What impact would a new law protecting PII have on HIPAA? Well at first maybe nothing at all; laws move slow. However, in time we might expect to see concepts such as "Privacy by Design" and "Privacy by Default" expressly reflected in the HIPAA regulations just as they are today in GDPR. So that begs the questions "what do these concepts mean?" and "how should they be implemented?"
What is Privacy by Design?
Privacy by design is an approach to systems engineering initially developed by Ann Cavoukian
and formalized in a joint report on privacy-enhancing technologies by a joint team of the Information and Privacy Commissioner of Ontario (Canada), the Dutch Data Protection Authority, and the Netherlands Organization for Applied Scientific Research in 1995. The privacy by design framework was published in 2009 and adopted by the International Assembly of Privacy Commissioners and Data Protection Authorities in 2010. Privacy by design calls for privacy to be followed throughout the whole engineering process.

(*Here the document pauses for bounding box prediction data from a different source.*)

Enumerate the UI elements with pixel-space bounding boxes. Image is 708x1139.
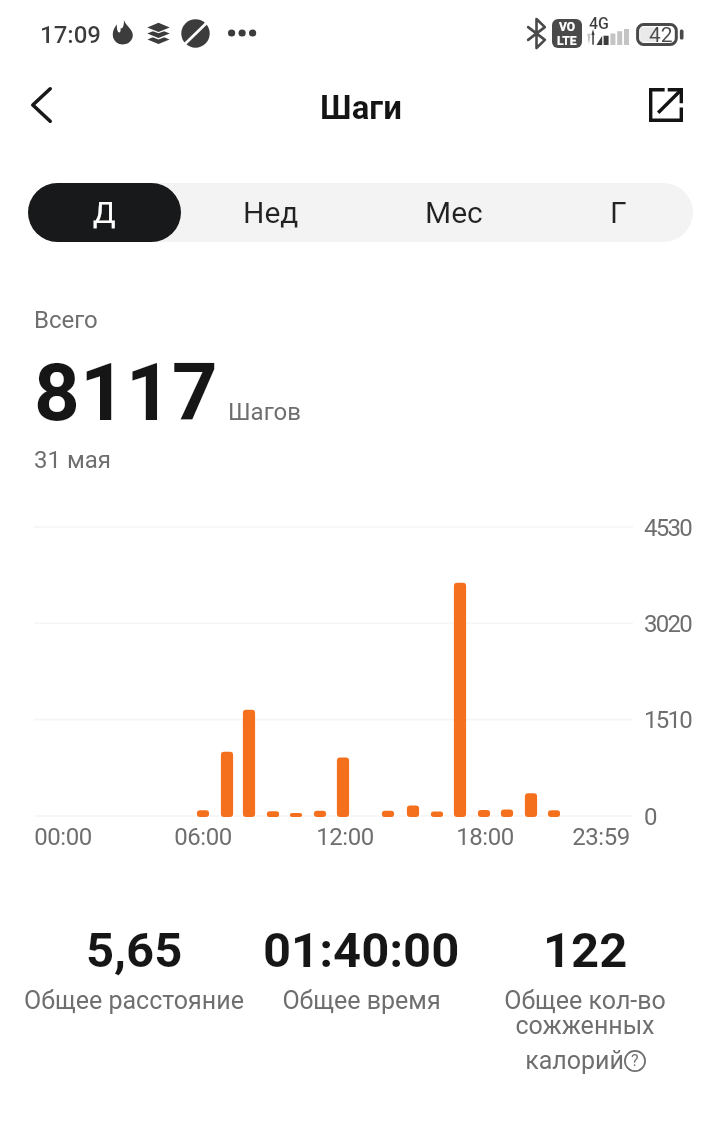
staticText: Всего bbox=[34, 306, 98, 334]
staticText: Г bbox=[610, 195, 627, 230]
button[interactable]: Share bbox=[636, 75, 696, 135]
staticText: 17:09 bbox=[40, 21, 101, 49]
staticText: 122 bbox=[543, 922, 628, 979]
staticText: 8117 bbox=[34, 346, 218, 440]
staticText: 4530 bbox=[644, 514, 692, 542]
button[interactable]: Help bbox=[450, 1046, 708, 1075]
staticText: Общее кол-во bbox=[504, 986, 666, 1015]
staticText: 0 bbox=[644, 803, 656, 831]
staticText: 42 bbox=[649, 23, 673, 46]
button[interactable]: Д bbox=[28, 183, 181, 242]
staticText: Д bbox=[93, 195, 116, 230]
staticText: LTE bbox=[557, 34, 577, 48]
button[interactable]: 01:40:00 bbox=[236, 922, 486, 1012]
button[interactable]: Back bbox=[11, 75, 71, 135]
staticText: VO bbox=[559, 20, 576, 34]
staticText: 06:00 bbox=[174, 823, 232, 851]
staticText: 31 мая bbox=[34, 446, 111, 474]
staticText: 18:00 bbox=[456, 823, 514, 851]
staticText: 1510 bbox=[644, 706, 692, 734]
button[interactable]: 5,65 bbox=[9, 922, 259, 1012]
staticText: Общее расстояние bbox=[24, 986, 244, 1015]
staticText: 5,65 bbox=[86, 922, 183, 979]
staticText: Общее время bbox=[282, 986, 441, 1015]
staticText: 3020 bbox=[644, 610, 692, 638]
staticText: калорий bbox=[525, 1046, 624, 1075]
staticText: ? bbox=[631, 1051, 639, 1070]
staticText: Нед bbox=[243, 195, 299, 230]
staticText: Мес bbox=[425, 195, 483, 230]
staticText: Шагов bbox=[228, 398, 301, 426]
staticText: 4G bbox=[589, 14, 609, 33]
staticText: 00:00 bbox=[34, 823, 92, 851]
staticText: Шаги bbox=[320, 88, 402, 127]
staticText: 23:59 bbox=[572, 823, 630, 851]
staticText: сожженных bbox=[515, 1011, 655, 1040]
button[interactable]: Нед bbox=[191, 183, 351, 242]
staticText: 01:40:00 bbox=[263, 922, 460, 979]
staticText: 12:00 bbox=[316, 823, 374, 851]
button[interactable]: 122 bbox=[460, 922, 708, 1012]
button[interactable]: Мес bbox=[374, 183, 534, 242]
button[interactable]: Г bbox=[538, 183, 698, 242]
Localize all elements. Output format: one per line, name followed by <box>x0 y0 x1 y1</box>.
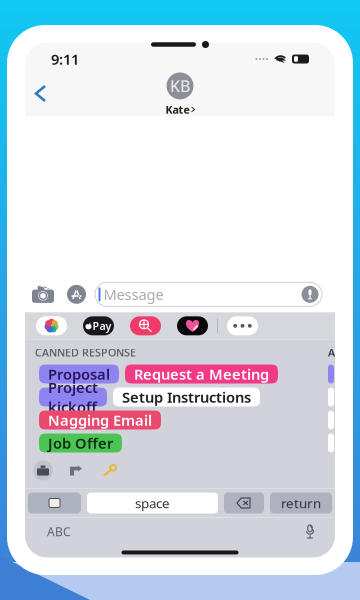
button[interactable]: Proposal <box>39 364 119 384</box>
button[interactable]: Camera <box>25 281 61 308</box>
button[interactable]: Request a Meeting <box>125 364 278 384</box>
staticText: KB <box>170 75 190 96</box>
staticText: CANNED RESPONSE <box>35 345 136 360</box>
button[interactable]: App Store <box>61 281 92 308</box>
button[interactable]: Setup Instructions <box>113 388 260 406</box>
button[interactable]: Back <box>25 77 56 110</box>
button[interactable]: Nagging Email <box>39 410 161 430</box>
staticText: Job Offer <box>48 433 113 453</box>
button[interactable]: Work <box>33 460 53 480</box>
staticText: return <box>281 494 321 512</box>
staticText: Pay <box>92 319 112 333</box>
staticText: Kate <box>166 102 190 117</box>
button[interactable]: return <box>270 492 332 514</box>
staticText: ABC <box>47 524 71 539</box>
staticText: Request a Meeting <box>134 364 269 384</box>
button[interactable]: Keyboard <box>28 492 81 514</box>
button[interactable]: Photos <box>36 316 67 335</box>
button[interactable]: KB <box>166 70 194 117</box>
staticText: Nagging Email <box>48 410 152 430</box>
button[interactable]: Digital Touch <box>177 316 208 335</box>
staticText: space <box>135 494 170 512</box>
button[interactable]: Apple Pay <box>83 316 114 335</box>
button[interactable]: Forward <box>66 462 86 480</box>
button[interactable]: Dictate <box>301 523 319 540</box>
button[interactable]: Project kickoff <box>39 388 107 406</box>
button[interactable]: Job Offer <box>39 434 122 452</box>
staticText: Proposal <box>48 364 110 384</box>
button[interactable]: Images <box>130 316 161 335</box>
button[interactable]: Record audio <box>302 286 318 303</box>
staticText: A <box>328 345 335 360</box>
staticText: Message <box>104 285 164 304</box>
button[interactable]: Delete <box>224 492 264 514</box>
staticText: 9:11 <box>51 49 79 69</box>
staticText: Project kickoff <box>48 378 98 416</box>
staticText: Setup Instructions <box>122 387 251 407</box>
button[interactable]: ABC <box>41 520 77 542</box>
button[interactable]: More <box>227 316 258 335</box>
button[interactable]: space <box>87 492 218 514</box>
button[interactable]: Keys <box>99 461 120 480</box>
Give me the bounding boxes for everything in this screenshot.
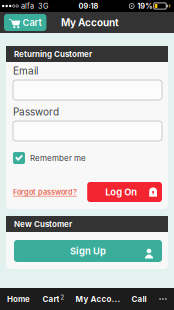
button[interactable]: Cart <box>37 288 70 310</box>
staticText: 19% <box>137 2 152 10</box>
staticText: Email <box>13 65 38 77</box>
staticText: Password <box>13 106 59 118</box>
button[interactable]: Home <box>0 288 37 310</box>
staticText: My Acco... <box>76 294 120 304</box>
staticText: Cart <box>22 17 41 28</box>
staticText: Call <box>132 294 146 304</box>
staticText: Home <box>7 294 30 304</box>
staticText: Forgot password? <box>13 188 77 196</box>
staticText: New Customer <box>14 219 72 229</box>
button[interactable]: Log On <box>87 182 162 202</box>
staticText: Remember me <box>30 153 86 163</box>
staticText: Cart <box>42 294 59 304</box>
button[interactable]: Forgot password? <box>13 182 77 202</box>
button[interactable]: Sign Up <box>14 240 162 262</box>
staticText: Sign Up <box>70 245 106 257</box>
button[interactable]: Cart <box>4 14 46 31</box>
button[interactable]: Call <box>126 288 152 310</box>
staticText: Log On <box>105 186 137 198</box>
staticText: Returning Customer <box>14 49 92 59</box>
button[interactable]: Remember me <box>13 152 162 164</box>
staticText: My Account <box>61 16 119 29</box>
staticText: alfa 3G <box>21 2 48 10</box>
button[interactable]: My Acco... <box>70 288 126 310</box>
staticText: 09:18 <box>78 2 98 10</box>
staticText: 2 <box>61 294 65 301</box>
button[interactable]: More <box>152 288 174 310</box>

In other words, anytime you start building a new "App" you should consider how privacy will be implemented as an integral part of the design. That's easy enough to state but hard to do because by its very definition both software development and privacy are wicked problems. One way to think about how and where to incorporate design is by using the OSI Stack as a go by:
Although clearly, it should be obvious that the "Application Layer" is where the "privacy logic" should be incorporated, the OSI model functions at too high a level of abstraction to be of much use. Why? Because the "Application Layer" itself is not this single monolithic block. It is generally broken down into the following layers: (1) User Interface; (2) Business Logic; and (3) Database as depicted to the right. The "privacy logic" should be included early on in the Business Logic as part of the original design, instead of some "bolt-on" that is added after the fact as a kluge.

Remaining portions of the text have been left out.